HATs acetylate histones

HATs acetylate histones Histone acetyltransferases (HATs) involved in histone modifications are referred to as A-type or nuclear HATs. They can be grouped into at least four families based on sequence conservation within the HAT domain: Gcn5/PCAF, MYST, p300/CBP and Rtt109. The p300/CBP and Rtt109 families are specific to metazoans and fungi respectively (Marmorstein & Trievel 2009). Gcn5/PCAF and MYST family members have no significant sequence homology but share a globular alpha/beta fold with a common structure involved in acetyl-Coenzyme A (ACA) binding. Both use a conserved glutamate residue for the acetyl transfer reaction but may not share a common catalytic mechanism (Trievel et al. 1999, Tanner et al. 1999, Yan et al. 2002, Berndsen et al. 2007). The p300/CBP HAT domain has no homology with the other families but some structural conservation within theACA-binding core (Liu et al. 2008). In addition to histone acetylation, members of all 3 human HAT families have been shown to acetylate non-histones (Glozak et al. 2005).

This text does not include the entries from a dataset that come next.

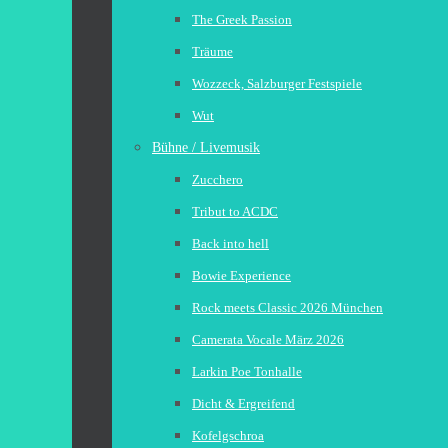
The Greek Passion
Träume
Wozzeck, Salzburger Festspiele
Wut
Bühne / Livemusik
Zucchero
Tribut to ACDC
Back into hell
Bowie Experience
Rock meets Classic 2026 München
Camerata Vocale März 2026
Larkin Poe Tonhalle
Dicht & Ergreifend
Kofelgschroa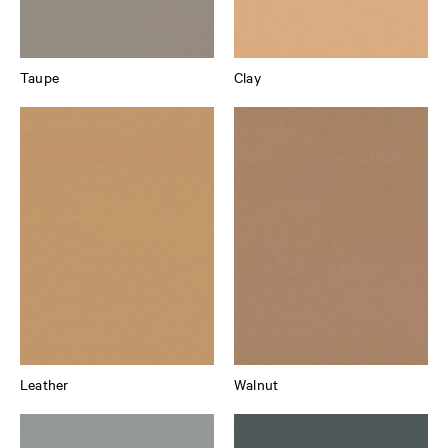
Taupe
Clay
Leather
Walnut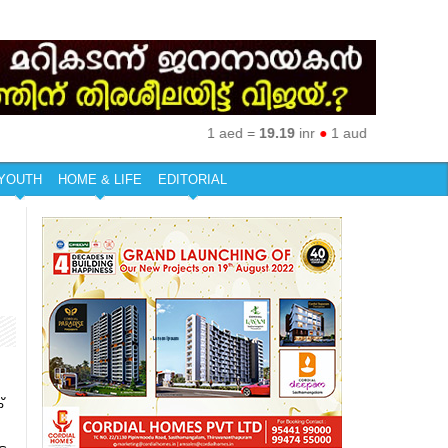
1 aed =
19.19
inr
●
1 aud =
50.27
inr
●
1 e
YOUTH
HOME & LIFE
EDITORIAL
‌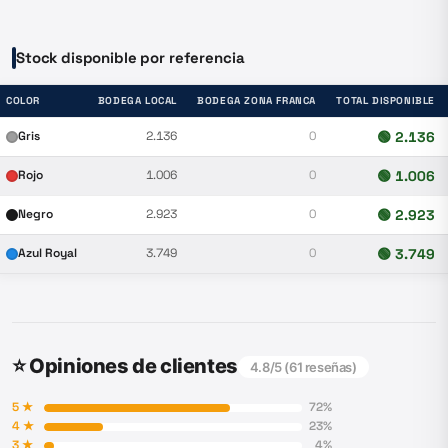
Stock disponible por referencia
COLOR
BODEGA LOCAL
BODEGA ZONA FRANCA
TOTAL DISPONIBLE
Gris
2.136
0
🟢
2.136
Rojo
1.006
0
🟢
1.006
Negro
2.923
0
🟢
2.923
Azul Royal
3.749
0
🟢
3.749
⭐ Opiniones de clientes
4.8
/5 (
61
reseñas)
5
★
72
%
4
★
23
%
3
★
4
%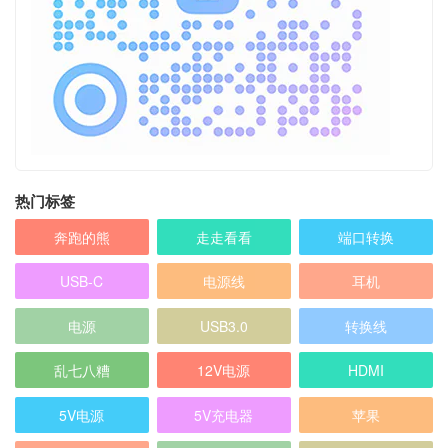
热门标签
奔跑的熊
走走看看
端口转换
USB-C
电源线
耳机
电源
USB3.0
转换线
乱七八糟
12V电源
HDMI
5V电源
5V充电器
苹果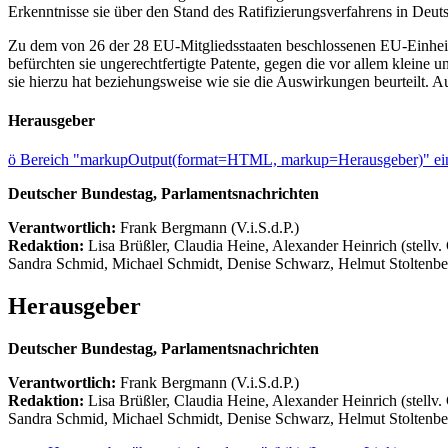
Erkenntnisse sie über den Stand des Ratifizierungsverfahrens in Deut
Zu dem von 26 der 28 EU-Mitgliedsstaaten beschlossenen EU-Einheits
befürchten sie ungerechtfertigte Patente, gegen die vor allem kleine 
sie hierzu hat beziehungsweise wie sie die Auswirkungen beurteilt
Herausgeber
ö
Bereich "markupOutput(format=HTML, markup=Herausgeber)" ein
Deutscher Bundestag, Parlamentsnachrichten
Verantwortlich:
Frank Bergmann (V.i.S.d.P.)
Redaktion:
Lisa Brüßler, Claudia Heine, Alexander Heinrich (stellv.
Sandra Schmid, Michael Schmidt, Denise Schwarz, Helmut Stoltenbe
Herausgeber
Deutscher Bundestag, Parlamentsnachrichten
Verantwortlich:
Frank Bergmann (V.i.S.d.P.)
Redaktion:
Lisa Brüßler, Claudia Heine, Alexander Heinrich (stellv.
Sandra Schmid, Michael Schmidt, Denise Schwarz, Helmut Stoltenbe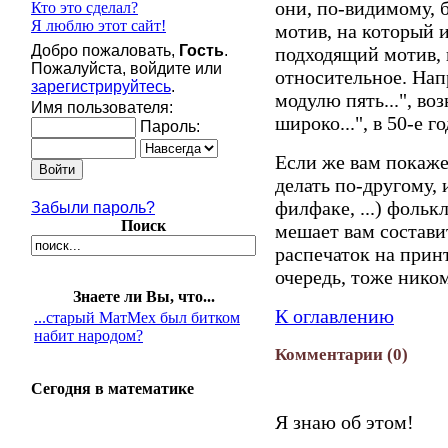
они, по-видимому, 
Кто это сделал?
Я люблю этот сайт!
мотив, на который 
Добро пожаловать,
Гость
.
подходящий мотив, 
Пожалуйста, войдите или
относительное. Нап
зарегистрируйтесь
.
модулю пять...", в
Имя пользователя:
широко...", в 50-е 
Пароль:
Если же вам покаже
делать по-другому, 
филфаке, ...) фольк
Забыли пароль?
Поиск
мешает вам составит
распечаток на прин
очередь, тоже ником
Знаете ли Вы, что...
К оглавлению
...старый МатМех был битком
набит народом?
Комментарии
(0)
Сегодня в математике
Я знаю об этом!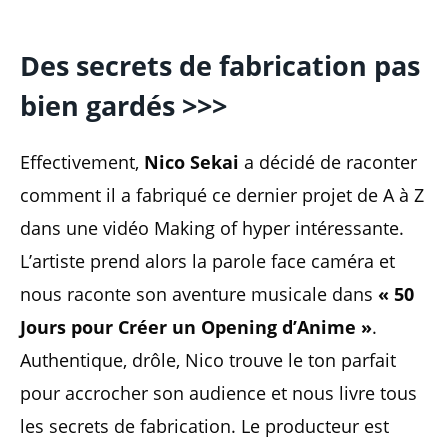
Des secrets de fabrication pas
bien gardés >>>
Effectivement,
Nico Sekai
a décidé de raconter
comment il a fabriqué ce dernier projet de A à Z
dans une vidéo Making of hyper intéressante.
L’artiste prend alors la parole face caméra et
nous raconte son aventure musicale dans
« 50
Jours pour Créer un Opening d’Anime »
.
Authentique, drôle, Nico trouve le ton parfait
pour accrocher son audience et nous livre tous
les secrets de fabrication. Le producteur est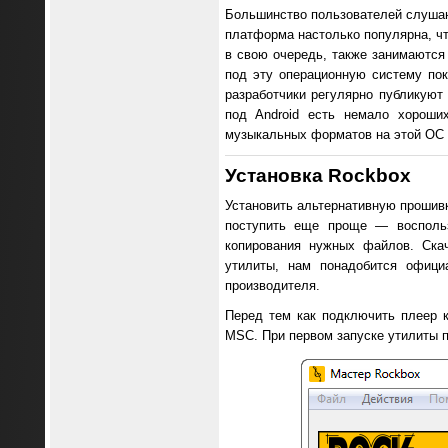
Большинство пользователей слушаю
платформа настолько популярна, чт
в свою очередь, также занимаются
под эту операционную систему пок
разработчики регулярно публикуют
под Android есть немало хороши
музыкальных форматов на этой ОС 
Установка Rockbox
Установить альтернативную прошив
поступить еще проще — воспользо
копирования нужных файлов. Ск
утилиты, нам понадобится офици
производителя.
Перед тем как подключить плеер к
MSC. При первом запуске утилиты п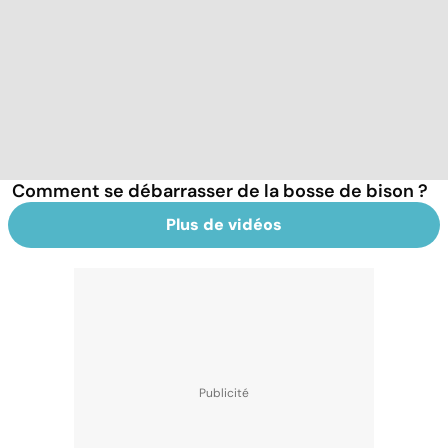
Comment se débarrasser de la bosse de bison ?
Plus de vidéos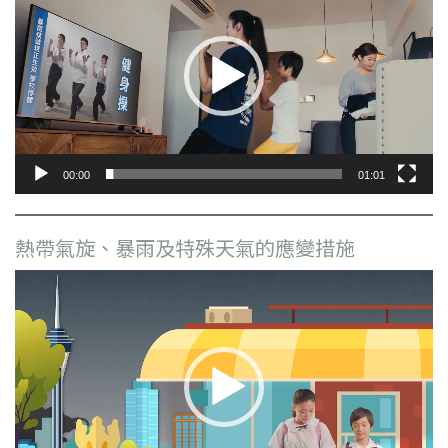
播
放
器
00:00
01:01
熱帶氣旋、暴雨及特殊天氣的應變措施
視
訊
播
放
器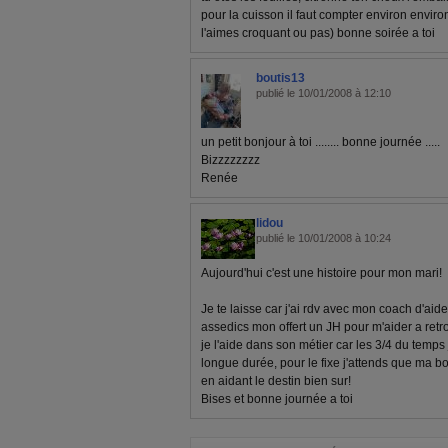
pour la cuisson il faut compter environ enviro
l'aimes croquant ou pas) bonne soirée a toi
boutis13
publié le 10/01/2008 à 12:10
un petit bonjour à toi ........ bonne journée .....
Bizzzzzzzz
Renée
lidou
publié le 10/01/2008 à 10:24
Aujourd'hui c'est une histoire pour mon mari!
Je te laisse car j'ai rdv avec mon coach d'aide
assedics mon offert un JH pour m'aider a retrou
je l'aide dans son métier car les 3/4 du temps
longue durée, pour le fixe j'attends que ma bo
en aidant le destin bien sur!
Bises et bonne journée a toi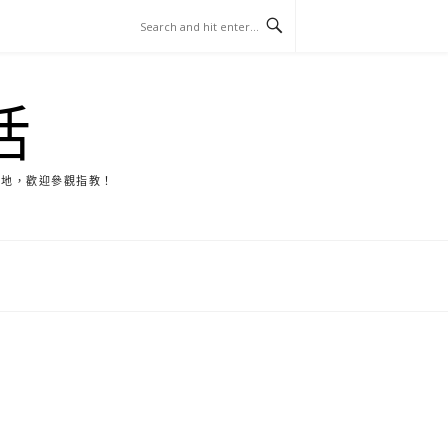
活
天地，歡迎參觀指教！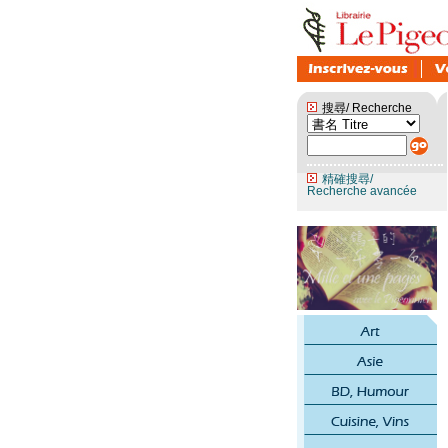
搜尋/ Recherche
精確搜尋/
Recherche avancée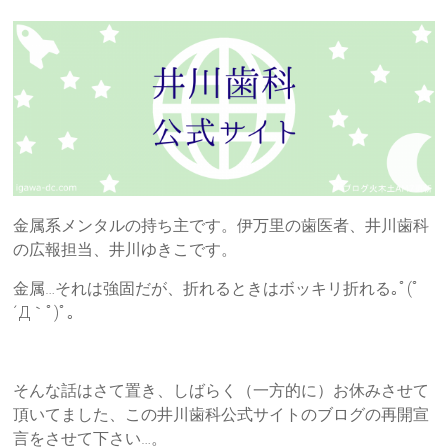
金属系メンタルの持ち主です。伊万里の歯医者、井川歯科
の広報担当、井川ゆきこです。
金属…それは強固だが、折れるときはボッキリ折れる｡ﾟ(ﾟ
´Д｀ﾟ)ﾟ｡
そんな話はさて置き、しばらく（一方的に）お休みさせて
頂いてました、この井川歯科公式サイトのブログの再開宣
言をさせて下さい…。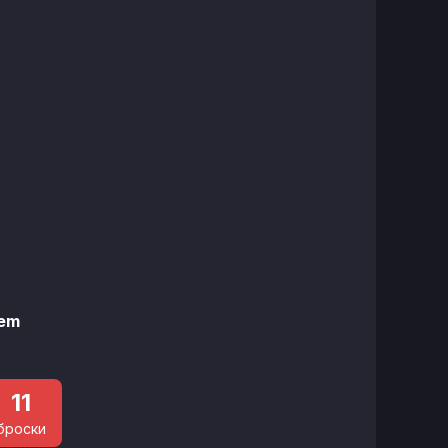
tem
11
броски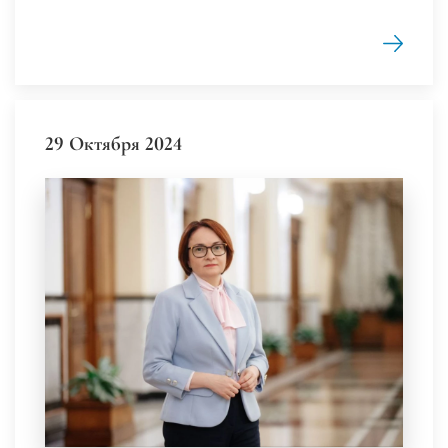
29 Октября 2024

HATs and histone deacetylase (HDAC) enzymes generally act not alone but as part of multiprotein complexes. There are numerous examples in which subunits of HAT or HDAC complexes influence their substrate specificity and lysine preference, which in turn, affect the broader functions of these enzymes (Shahbazian & Grunstein 2007).

N.B. The coordinates of post-translational modifications represented and described here follow UniProt standard practice whereby coordinates refer to the translated protein before any further processing. Histone literature typically refers to coordinates of the protein after the initiating methionine has been removed. Therefore the coordinates of post-translated residues in the Reactome database and described here are frequently +1 when compared with the literature.